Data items
------------------------------------------------------------
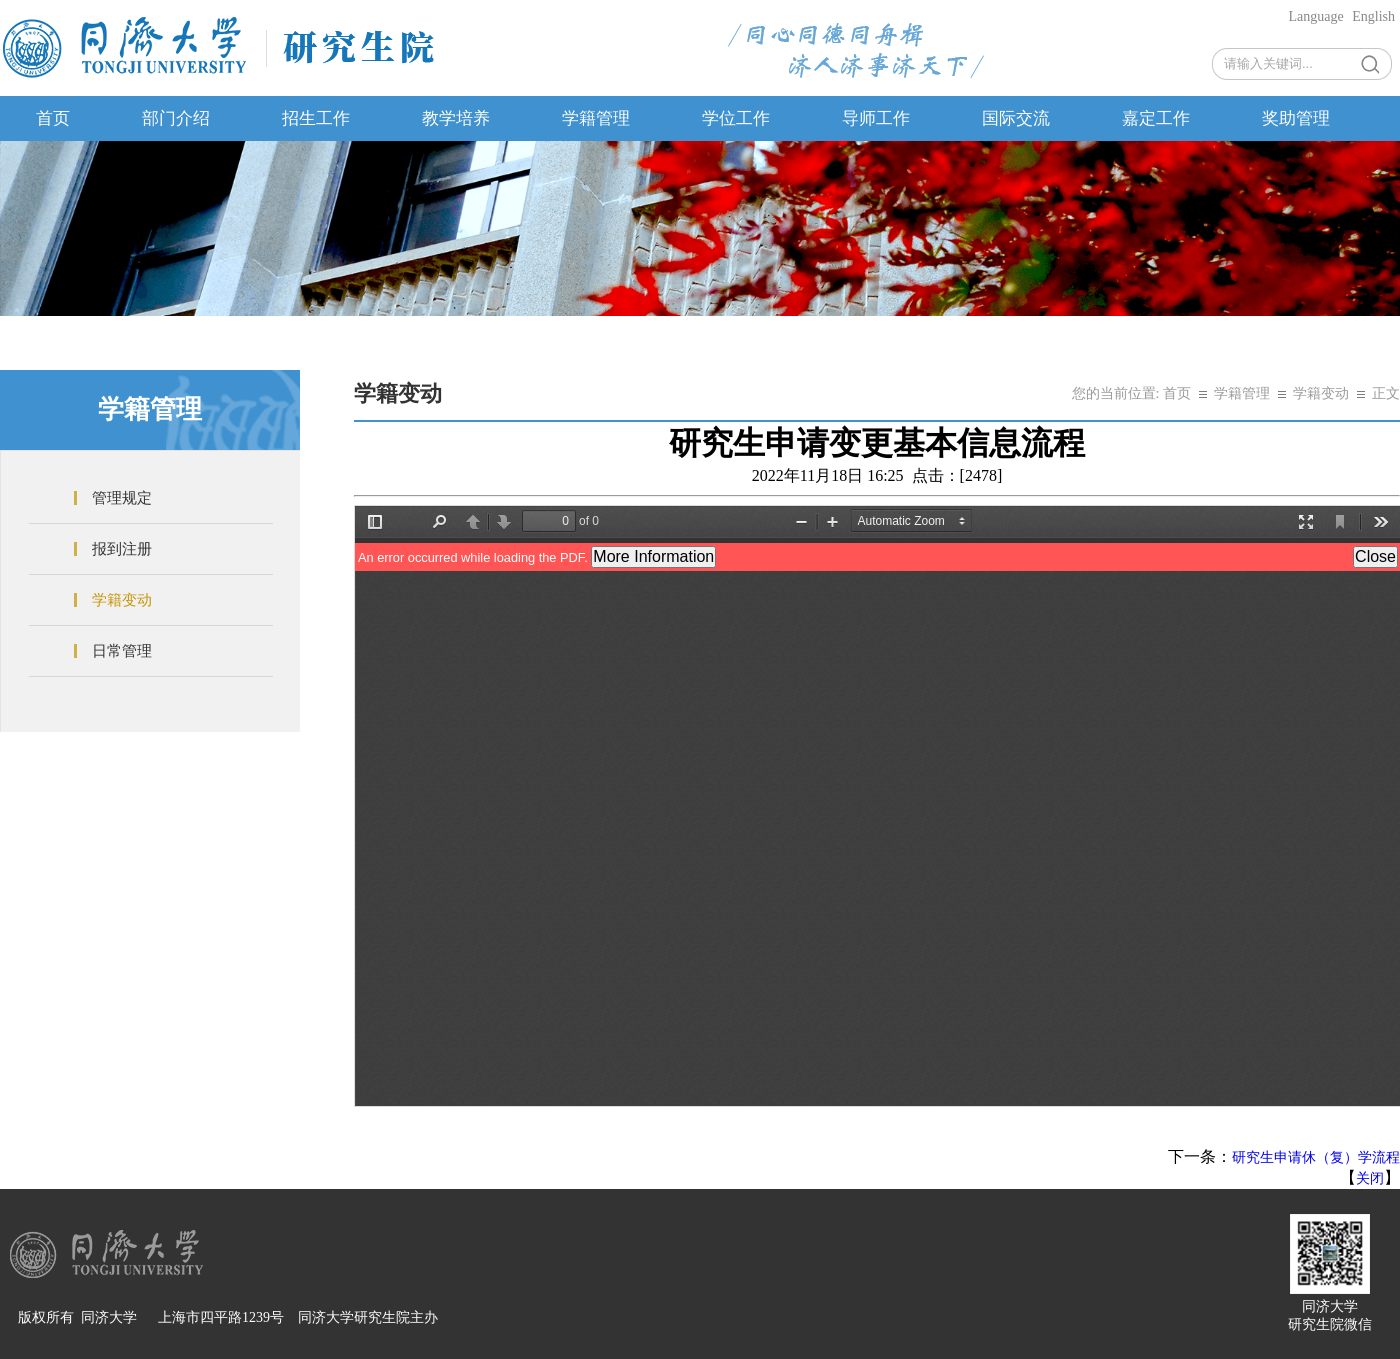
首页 (53, 118)
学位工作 (736, 118)
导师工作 (876, 118)
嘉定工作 (1156, 118)
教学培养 (456, 118)
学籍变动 (122, 600)
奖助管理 (1296, 118)
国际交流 (1016, 118)
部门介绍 (176, 118)
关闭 (1370, 1178)
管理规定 (122, 498)
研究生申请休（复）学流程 (1316, 1157)
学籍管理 (596, 118)
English (1373, 16)
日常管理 (122, 651)
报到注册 (122, 549)
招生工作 (316, 118)
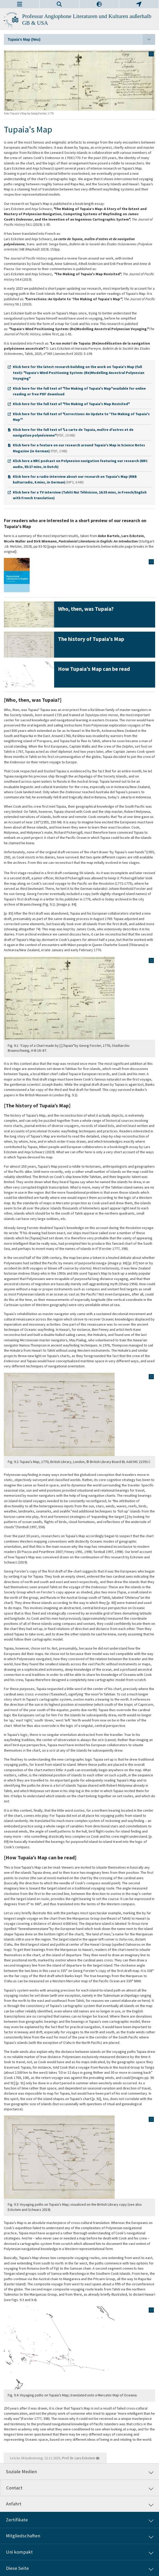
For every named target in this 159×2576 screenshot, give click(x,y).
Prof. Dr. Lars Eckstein (78, 2458)
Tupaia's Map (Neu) (81, 39)
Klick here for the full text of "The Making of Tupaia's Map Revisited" (71, 404)
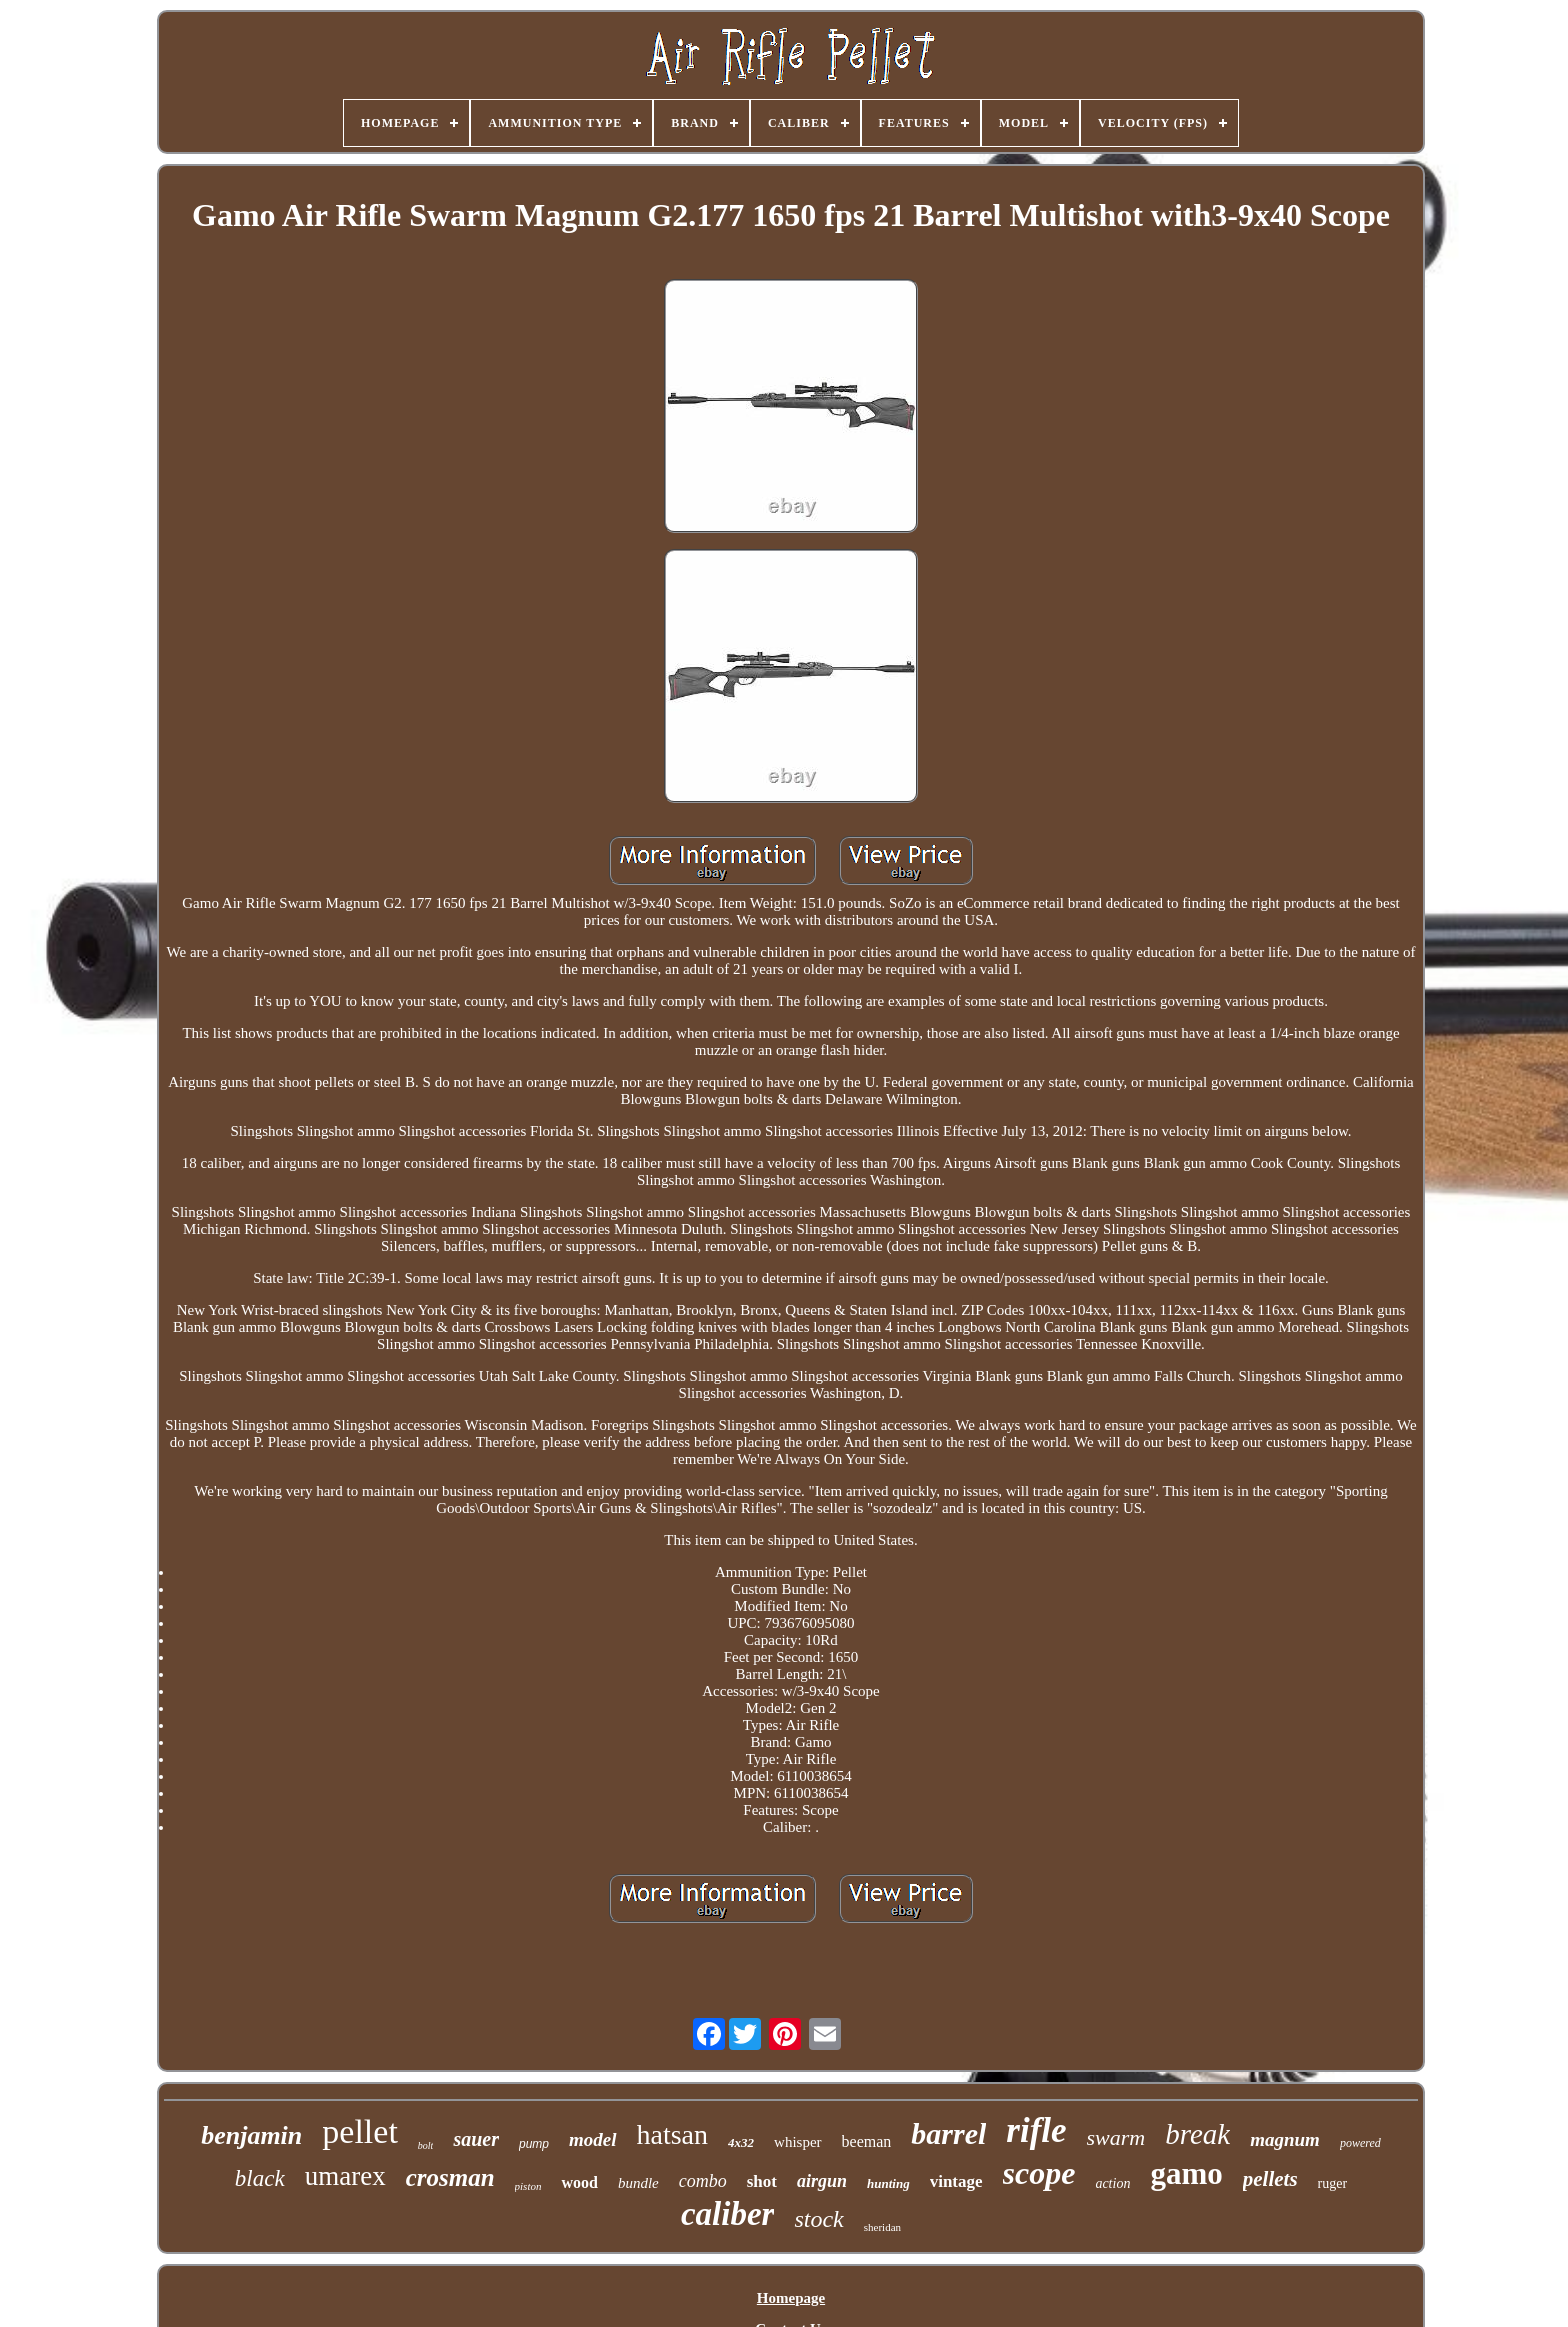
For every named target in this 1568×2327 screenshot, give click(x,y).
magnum (1285, 2139)
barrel (948, 2133)
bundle (638, 2183)
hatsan (673, 2134)
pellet (360, 2131)
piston (528, 2186)
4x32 (741, 2142)
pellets (1270, 2179)
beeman (867, 2141)
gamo (1186, 2173)
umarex (345, 2176)
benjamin (251, 2135)
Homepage (791, 2298)
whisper (798, 2142)
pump (534, 2144)
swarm (1116, 2137)
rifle (1036, 2130)
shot (762, 2181)
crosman (450, 2177)
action (1112, 2183)
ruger (1333, 2183)
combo (703, 2181)
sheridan (882, 2227)
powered (1360, 2143)
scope (1039, 2173)
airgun (822, 2181)
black (260, 2178)
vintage (956, 2181)
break (1197, 2134)
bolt (426, 2145)
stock (818, 2219)
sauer (476, 2139)
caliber (727, 2214)
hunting (888, 2183)
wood (579, 2182)
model (593, 2139)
------------------------------------------------------------
TO DO: Lines from the one containing "rifle (1036, 2130)" to the end of the data are to be printed exactly, including the first and last.

RESULT OF THIS TASK:
rifle (1036, 2130)
shot (762, 2181)
crosman (450, 2177)
action (1112, 2183)
ruger (1333, 2183)
combo (703, 2181)
sheridan (882, 2227)
powered (1360, 2143)
scope (1039, 2173)
airgun (822, 2181)
black (260, 2178)
vintage (956, 2181)
break (1197, 2134)
bolt (426, 2145)
stock (818, 2219)
sauer (476, 2139)
caliber (727, 2214)
hunting (888, 2183)
wood (579, 2182)
model (593, 2139)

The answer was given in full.